▶ _Exercise_
Keep the pictures out and restate every record exactly.
══════════
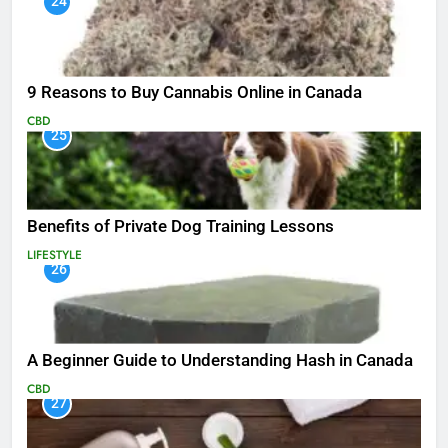
24
9 Reasons to Buy Cannabis Online in Canada
CBD
25
Benefits of Private Dog Training Lessons
LIFESTYLE
26
A Beginner Guide to Understanding Hash in Canada
CBD
27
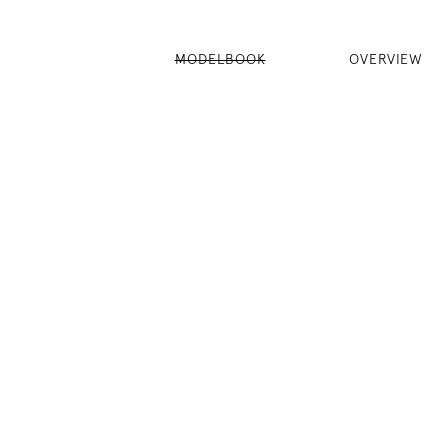
MODELBOOK
OVERVIEW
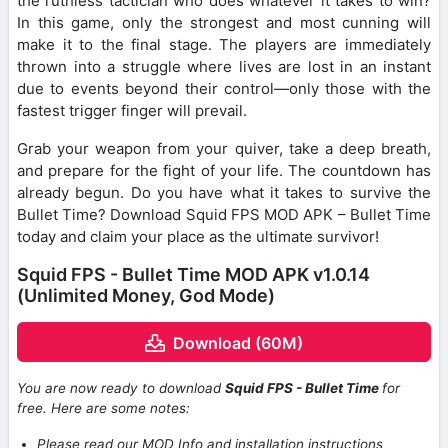
the ruthless tactician who does whatever it takes to win?
In this game, only the strongest and most cunning will
make it to the final stage. The players are immediately
thrown into a struggle where lives are lost in an instant
due to events beyond their control—only those with the
fastest trigger finger will prevail.
Grab your weapon from your quiver, take a deep breath,
and prepare for the fight of your life. The countdown has
already begun. Do you have what it takes to survive the
Bullet Time? Download Squid FPS MOD APK – Bullet Time
today and claim your place as the ultimate survivor!
Squid FPS - Bullet Time MOD APK v1.0.14
(Unlimited Money, God Mode)
Download (60M)
You are now ready to download
Squid FPS - Bullet Time
for
free. Here are some notes:
Please read our MOD Info and installation instructions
══════════
▶ _Problem solution_
24
9 Reasons to Buy Cannabis Online in Canada
CBD
25
Benefits of Private Dog Training Lessons
LIFESTYLE
26
A Beginner Guide to Understanding Hash in Canada
CBD
27
MODELBOOK
OVERVIEW
the ruthless tactician who does whatever it takes to win?
In this game, only the strongest and most cunning will
make it to the final stage. The players are immediately
thrown into a struggle where lives are lost in an instant
due to events beyond their control—only those with the
fastest trigger finger will prevail.
Grab your weapon from your quiver, take a deep breath,
and prepare for the fight of your life. The countdown has
already begun. Do you have what it takes to survive the
Bullet Time? Download Squid FPS MOD APK – Bullet Time
today and claim your place as the ultimate survivor!
Squid FPS - Bullet Time MOD APK v1.0.14
(Unlimited Money, God Mode)
Download (60M)
You are now ready to download
Squid FPS - Bullet Time
for
free. Here are some notes:
Please read our MOD Info and installation instructions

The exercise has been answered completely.